Another result of back‐to‐basics HIV research was the studies involving long‐term survivors that led to the discovery of the HIV coreceptors (CCR5 and CXCR4) and the development of the CCR5 receptor blockers as a new class of drug approved for HIV treatment and also as potential topical microbicides and preexposure prophylaxis [33]. In contrast, the understanding of TB genetics is in its infancy, compared with that of HIV. There are 6 complete M. tuberculosis genome sequences, compared with thousands of complete HIV sequences at the Los Alamos database, that are accessible to scientists around the world. A comprehensive global database of TB drug resistance–associated mutations does not exist. Knowledge about these mutations is going to be essential for control of MDR‐TB, and there is still no plan to set up a database. A tissue bank does not exist that has samples (blood, sputum, and urine from well‐characterized individuals) adequate to develop a TB point‐of‐care dipstick diagnostic test (S. Laal, personal communication). These are examples of the many resources available for AIDS research that do not exist for TB research, and these resources will be needed if the disease is ever going to be eliminated.

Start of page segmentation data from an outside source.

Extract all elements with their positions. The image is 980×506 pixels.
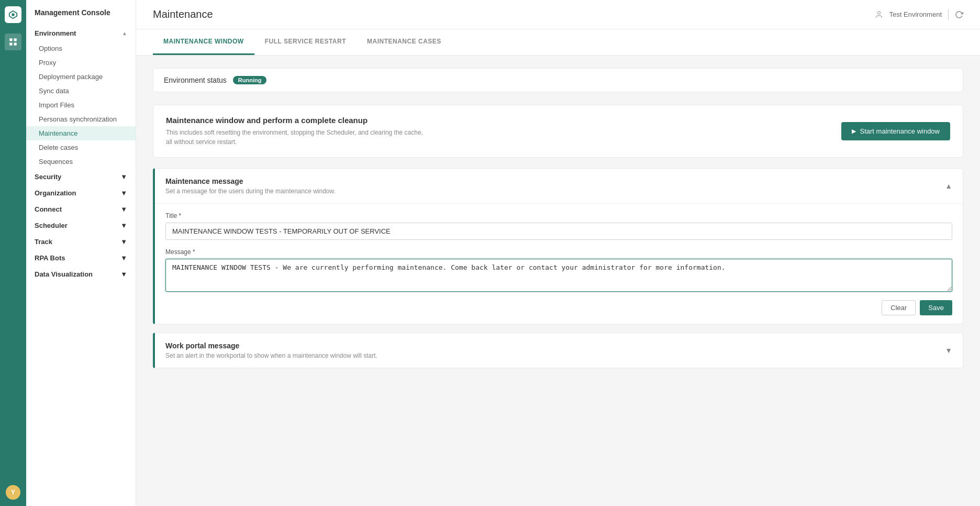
title-input[interactable] <box>165 223 952 240</box>
track-chevron-icon: ▼ <box>120 238 127 246</box>
maintenance-message-subtitle: Set a message for the users during the m… <box>165 188 336 195</box>
action-header-desc-line2: all without service restart. <box>166 137 423 147</box>
connect-chevron-icon: ▼ <box>120 205 127 213</box>
svg-rect-4 <box>14 43 17 46</box>
page-title: Maintenance <box>153 8 213 20</box>
environment-label: Test Environment <box>889 10 942 18</box>
svg-rect-1 <box>9 38 12 41</box>
title-field: Title * <box>165 212 952 240</box>
scheduler-chevron-icon: ▼ <box>120 222 127 229</box>
work-portal-subtitle: Set an alert in the workportal to show w… <box>165 352 377 359</box>
tab-full-service-restart[interactable]: FULL SERVICE RESTART <box>254 29 357 55</box>
save-button[interactable]: Save <box>920 300 952 315</box>
sidebar-item-sequences[interactable]: Sequences <box>26 155 136 169</box>
icon-rail: Y <box>0 0 26 506</box>
clear-button[interactable]: Clear <box>882 300 916 315</box>
sidebar-item-options[interactable]: Options <box>26 41 136 56</box>
sidebar-section-data-visualization[interactable]: Data Visualization ▼ <box>26 266 136 282</box>
refresh-icon[interactable] <box>955 10 963 19</box>
maintenance-message-card: Maintenance message Set a message for th… <box>153 168 963 324</box>
sidebar-item-sync-data[interactable]: Sync data <box>26 84 136 98</box>
form-actions: Clear Save <box>165 300 952 315</box>
top-bar: Maintenance Test Environment <box>136 0 980 29</box>
sidebar-item-maintenance[interactable]: Maintenance <box>26 126 136 140</box>
sidebar-item-deployment-package[interactable]: Deployment package <box>26 70 136 84</box>
sidebar-item-import-files[interactable]: Import Files <box>26 98 136 112</box>
work-portal-title: Work portal message <box>165 342 377 350</box>
user-icon <box>875 10 883 19</box>
svg-rect-3 <box>9 43 12 46</box>
app-logo[interactable] <box>5 6 21 23</box>
action-header-desc-line1: This includes soft resetting the environ… <box>166 128 423 137</box>
svg-rect-2 <box>14 38 17 41</box>
environment-chevron-icon: ▲ <box>122 30 127 36</box>
sidebar-section-connect[interactable]: Connect ▼ <box>26 201 136 217</box>
sidebar-section-rpa-bots[interactable]: RPA Bots ▼ <box>26 250 136 266</box>
nav-home-icon[interactable] <box>5 34 21 50</box>
rpa-bots-chevron-icon: ▼ <box>120 254 127 262</box>
action-header-title: Maintenance window and perform a complet… <box>166 116 423 125</box>
work-portal-message-card: Work portal message Set an alert in the … <box>153 333 963 368</box>
maintenance-message-card-body: Title * Message * Clear Save <box>155 203 963 324</box>
message-field-label: Message * <box>165 248 952 256</box>
work-portal-card-header[interactable]: Work portal message Set an alert in the … <box>155 333 963 368</box>
security-chevron-icon: ▼ <box>120 173 127 181</box>
top-bar-right: Test Environment <box>875 9 963 20</box>
sidebar-section-organization[interactable]: Organization ▼ <box>26 185 136 201</box>
sidebar-item-delete-cases[interactable]: Delete cases <box>26 140 136 155</box>
tab-maintenance-window[interactable]: MAINTENANCE WINDOW <box>153 29 254 55</box>
sidebar-item-personas-synchronization[interactable]: Personas synchronization <box>26 112 136 126</box>
maintenance-message-card-header[interactable]: Maintenance message Set a message for th… <box>155 169 963 203</box>
sidebar: Management Console Environment ▲ Options… <box>26 0 136 506</box>
sidebar-section-scheduler[interactable]: Scheduler ▼ <box>26 217 136 234</box>
title-field-label: Title * <box>165 212 952 219</box>
environment-section-header[interactable]: Environment ▲ <box>26 25 136 41</box>
start-maintenance-window-button[interactable]: ▶ Start maintenance window <box>841 122 950 140</box>
message-textarea[interactable] <box>165 259 952 292</box>
sidebar-section-track[interactable]: Track ▼ <box>26 234 136 250</box>
environment-section-label: Environment <box>35 29 76 37</box>
organization-chevron-icon: ▼ <box>120 189 127 197</box>
environment-status-bar: Environment status Running <box>153 68 963 92</box>
user-avatar[interactable]: Y <box>6 485 20 500</box>
tab-maintenance-cases[interactable]: MAINTENANCE CASES <box>357 29 452 55</box>
tabs-bar: MAINTENANCE WINDOW FULL SERVICE RESTART … <box>136 29 980 56</box>
message-field: Message * <box>165 248 952 294</box>
action-header-text: Maintenance window and perform a complet… <box>166 116 423 147</box>
status-badge: Running <box>233 76 267 84</box>
maintenance-message-collapse-icon[interactable]: ▲ <box>945 182 952 190</box>
data-visualization-chevron-icon: ▼ <box>120 270 127 278</box>
play-icon: ▶ <box>852 128 856 135</box>
main-content: Maintenance Test Environment MAINTENANCE… <box>136 0 980 506</box>
content-area: Environment status Running Maintenance w… <box>136 56 980 381</box>
svg-point-0 <box>12 13 14 16</box>
sidebar-item-proxy[interactable]: Proxy <box>26 56 136 70</box>
action-header: Maintenance window and perform a complet… <box>153 105 963 158</box>
maintenance-message-title: Maintenance message <box>165 177 336 185</box>
sidebar-title: Management Console <box>26 8 136 25</box>
env-status-label: Environment status <box>164 76 227 84</box>
divider <box>948 9 949 20</box>
svg-point-5 <box>877 12 880 14</box>
sidebar-section-security[interactable]: Security ▼ <box>26 169 136 185</box>
work-portal-expand-icon[interactable]: ▼ <box>945 346 952 355</box>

During the 1990s, activists also focused on promoting research on drugs to prevent and treat the major HIV‐related opportunistic infections. By the late 1990s, most of these opportunistic infections (eg, Pneumocystis pneumonia, disseminated cytomegalovirus disease, toxoplasmosis, fungal infections, Kaposi sarcoma, and non‐Hodgkin lymphoma) were controllable. By then, combination ART rendered many of them problems of the past in developed countries. Concerns then switched to the management of antiretroviral drug toxicity, structured treatment interruptions (to reduce drug costs and toxicities), and timing of initiation of ART (a question that remains unanswered).

The Treatment Action Group published the last of a series of reports that focused on opportunistic infections in 1998. At the Bridging the Gap AIDS Conference, Dr. Gerald Friedland of Yale said to me, “You left out one of the biggest—maybe even the biggest—opportunistic infection.” I said, “It’s too big for us to deal with here; we need to dig more deeply into it before we can become effective advocates against it.” That infection was TB, which, as we all know, is not really just an opportunistic infection; it is a coinfection with its own deadly and very lengthy course.

TB came back to haunt activists as soon as US‐based activists began to work with the Treatment Action Campaign in South Africa and with the other international treatment access activists, starting at the International AIDS Conference in Durban in 2000. This marked the most important shift in the worldwide treatment activist movement since 1996 and the beginning of the global movement for ART access for all persons infected with HIV. This was succeeded, in rapid turn, by the production of Triomune (a fixed‐dose combination of nevirapine, lamivudine, and stavudine; Cipla Pharmaceuticals), which decreased HIV triple therapy costs from $10,000 per person per year to $100 per person per year (decreasing HIV drug costs by almost 99%).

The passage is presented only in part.